If we want streams to be able to be generic data transports for any value in the language, the EOS solution fails. If `read()` fulfiling with EOS means the end of the stream, then that means it is impossible for streams to transport the EOS value itself.

A only-slightly-contrived situation where this might be important is if you are transforming a stream of JavaScript source text into a stream of values encountered; if the source text contains stream-manipulating code, then it will probably contain EOS, and this will break the stream.

Similarly, you can't have a generic function to translate an array into a stream, because what if someone uses it on `arrayOfConstantsImportantInWebAPIs`.

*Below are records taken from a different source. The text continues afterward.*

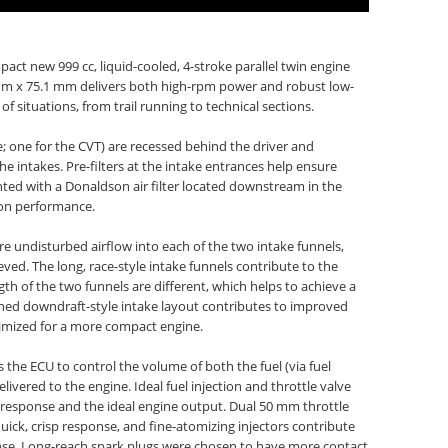
act new 999 cc, liquid-cooled, 4-stroke parallel twin engine
0 mm x 75.1 mm delivers both high-rpm power and robust low-
situations, from trail running to technical sections.
e; one for the CVT) are recessed behind the driver and
e intakes. Pre-filters at the intake entrances help ensure
ed with a Donaldson air filter located downstream in the
ion performance.
re undisturbed airflow into each of the two intake funnels,
eved. The long, race-style intake funnels contribute to the
h of the two funnels are different, which helps to achieve a
gned downdraft-style intake layout contributes to improved
nimized for a more compact engine.
 the ECU to control the volume of both the fuel (via fuel
delivered to the engine. Ideal fuel injection and throttle valve
e response and the ideal engine output. Dual 50 mm throttle
quick, crisp response, and fine-atomizing injectors contribute
nse. Long-reach spark plugs were chosen to have more contact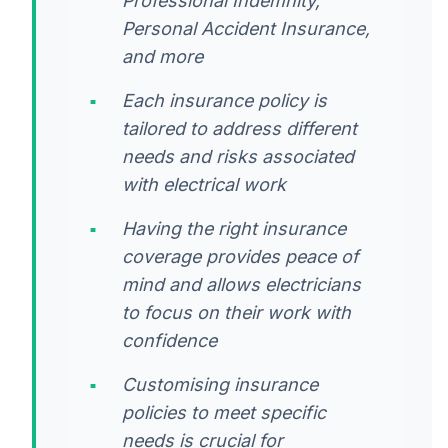
Professional Indemnity,
Personal Accident Insurance,
and more
Each insurance policy is
tailored to address different
needs and risks associated
with electrical work
Having the right insurance
coverage provides peace of
mind and allows electricians
to focus on their work with
confidence
Customising insurance
policies to meet specific
needs is crucial for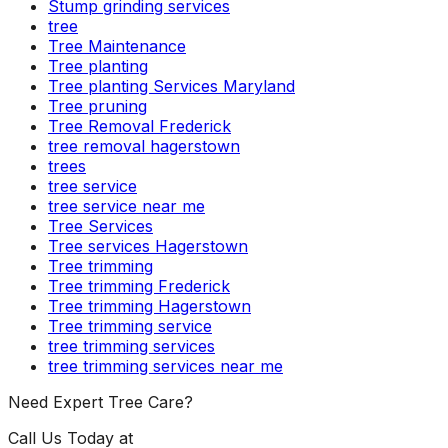
Stump grinding services
tree
Tree Maintenance
Tree planting
Tree planting Services Maryland
Tree pruning
Tree Removal Frederick
tree removal hagerstown
trees
tree service
tree service near me
Tree Services
Tree services Hagerstown
Tree trimming
Tree trimming Frederick
Tree trimming Hagerstown
Tree trimming service
tree trimming services
tree trimming services near me
Need Expert Tree Care?
Call Us Today at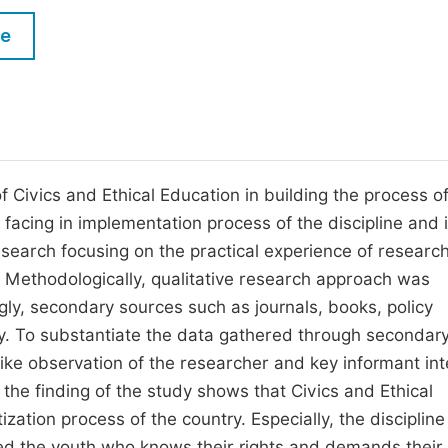
M
Five Types of Conference Publications
le
P
in
O
Join as Editor-in-Chief
C
Join as Senior Editor
E
Join as Editorial Board Member
of Civics and Ethical Education in building the process o
 facing in implementation process of the discipline and i
Become a Reviewer
research focusing on the practical experience of researc
 Methodologically, qualitative research approach was
ly, secondary sources such as journals, books, policy
. To substantiate the data gathered through secondar
ike observation of the researcher and key informant in
the finding of the study shows that Civics and Ethical
ation process of the country. Especially, the discipline
ted the youth who knows their rights and demands thei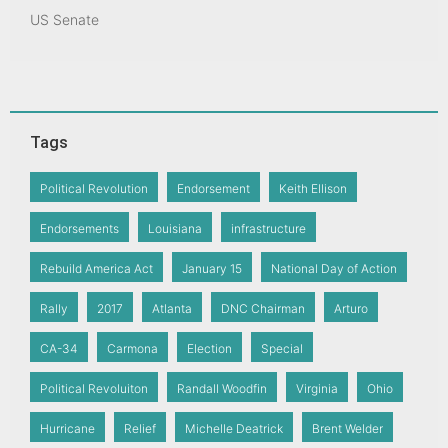
US Senate
Tags
Political Revolution
Endorsement
Keith Ellison
Endorsements
Louisiana
infrastructure
Rebuild America Act
January 15
National Day of Action
Rally
2017
Atlanta
DNC Chairman
Arturo
CA-34
Carmona
Election
Special
Political Revoluiton
Randall Woodfin
Virginia
Ohio
Hurricane
Relief
Michelle Deatrick
Brent Welder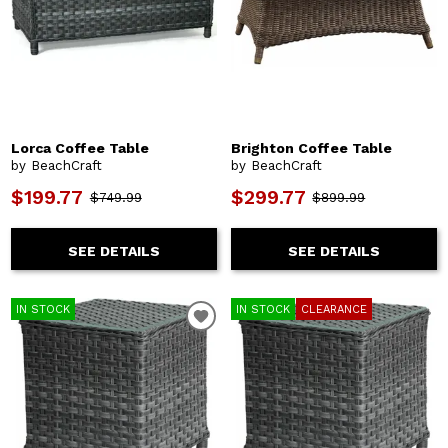
Lorca Coffee Table
Brighton Coffee Table
by BeachCraft
by BeachCraft
$199.77
$299.77
$749.99
$899.99
SEE DETAILS
SEE DETAILS
IN STOCK
IN STOCK
CLEARANCE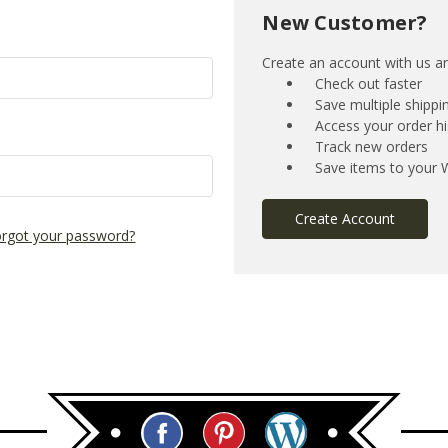
New Customer?
Create an account with us and
Check out faster
Save multiple shipp
Access your order hi
Track new orders
Save items to your W
Create Account
rgot your password?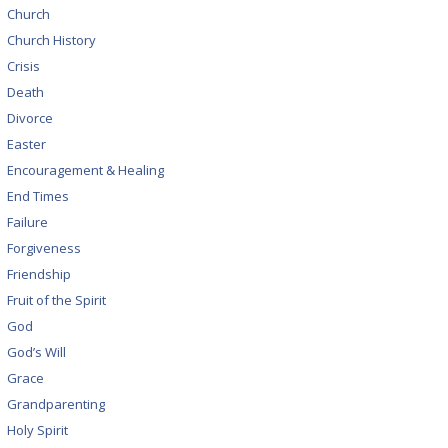
Church
Church History
Crisis
Death
Divorce
Easter
Encouragement & Healing
End Times
Failure
Forgiveness
Friendship
Fruit of the Spirit
God
God’s Will
Grace
Grandparenting
Holy Spirit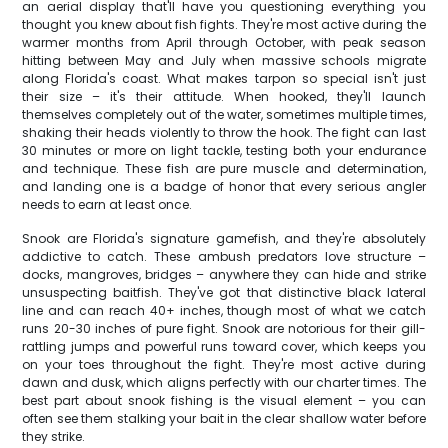
an aerial display that'll have you questioning everything you
thought you knew about fish fights. They're most active during the
warmer months from April through October, with peak season
hitting between May and July when massive schools migrate
along Florida's coast. What makes tarpon so special isn't just
their size – it's their attitude. When hooked, they'll launch
themselves completely out of the water, sometimes multiple times,
shaking their heads violently to throw the hook. The fight can last
30 minutes or more on light tackle, testing both your endurance
and technique. These fish are pure muscle and determination,
and landing one is a badge of honor that every serious angler
needs to earn at least once.
Snook are Florida's signature gamefish, and they're absolutely
addictive to catch. These ambush predators love structure –
docks, mangroves, bridges – anywhere they can hide and strike
unsuspecting baitfish. They've got that distinctive black lateral
line and can reach 40+ inches, though most of what we catch
runs 20-30 inches of pure fight. Snook are notorious for their gill-
rattling jumps and powerful runs toward cover, which keeps you
on your toes throughout the fight. They're most active during
dawn and dusk, which aligns perfectly with our charter times. The
best part about snook fishing is the visual element – you can
often see them stalking your bait in the clear shallow water before
they strike.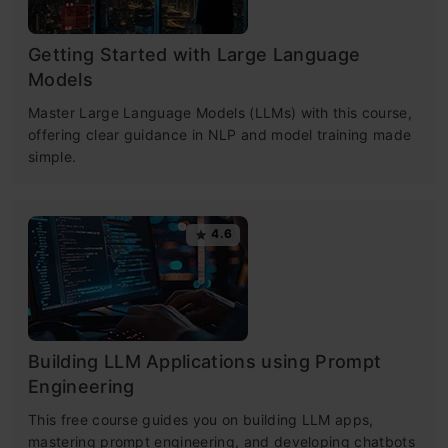
Getting Started with Large Language
Models
Master Large Language Models (LLMs) with this course,
offering clear guidance in NLP and model training made
simple.
4.6
Building LLM Applications using Prompt
Engineering
This free course guides you on building LLM apps,
mastering prompt engineering, and developing chatbots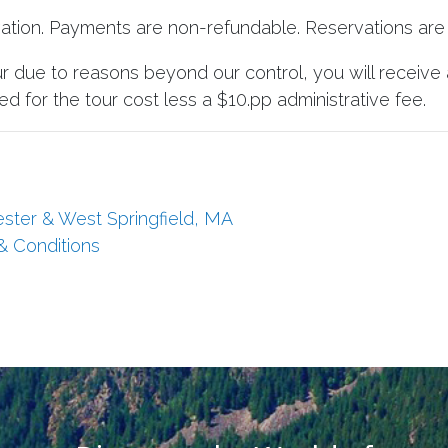
vation. Payments are non-refundable. Reservations are 
ur due to reasons beyond our control, you will receive 
d for the tour cost less a $10.pp administrative fee.
ester & West Springfield, MA
 & Conditions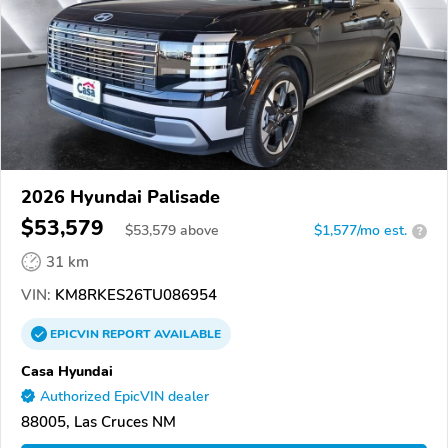
2026 Hyundai Palisade
$53,579
$
53,579
above
$1,577/mo est.
?
31 km
VIN:
KM8RKES26TU086954
EPICVIN
REPORT
AVAILABLE
Casa Hyundai
Authorized EpicVIN dealer
88005, Las Cruces NM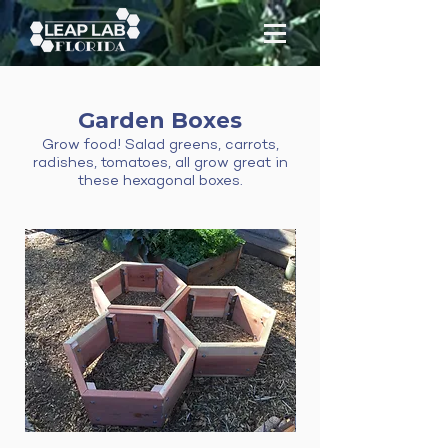
Garden Boxes
Grow food! Salad greens, carrots,
radishes, tomatoes, all grow great in
these hexagonal boxes.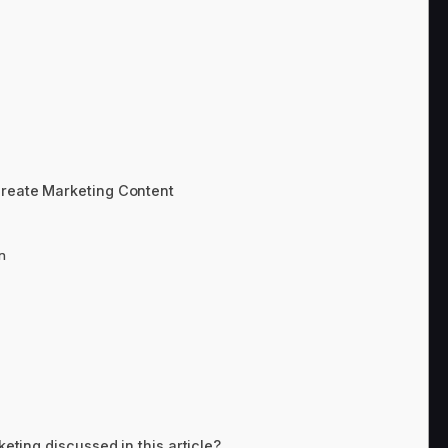
Create Marketing Content
n
keting discussed in this article?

Also, what happens when the underlying source actually tries to enqueue EOS? Does that serve as a cryptic close signal? Do we error the stream? Do we pass it through the stream, but somehow not actually close the stream?

### EOS does not work for byte streams

For byte streams, calling `read(view)` transfers `view`'s backing buffer to a new array buffer. We need to always give a reference to that buffer back to the consumer, otherwise they can't reuse it. So, that means we can't fulfill with EOS: we have to instead fulfill with a zero-byte view onto the transferred buffer, or something similar.

### { value, done } is ugly

The alternative design to EOS is having every call to read() fulfill with a promise for a `{ value, done }` object. This is the solution preferred by the ES6 iterator protocol. It is completely general: anything can go in `value`, since only `done` is used to signal the end.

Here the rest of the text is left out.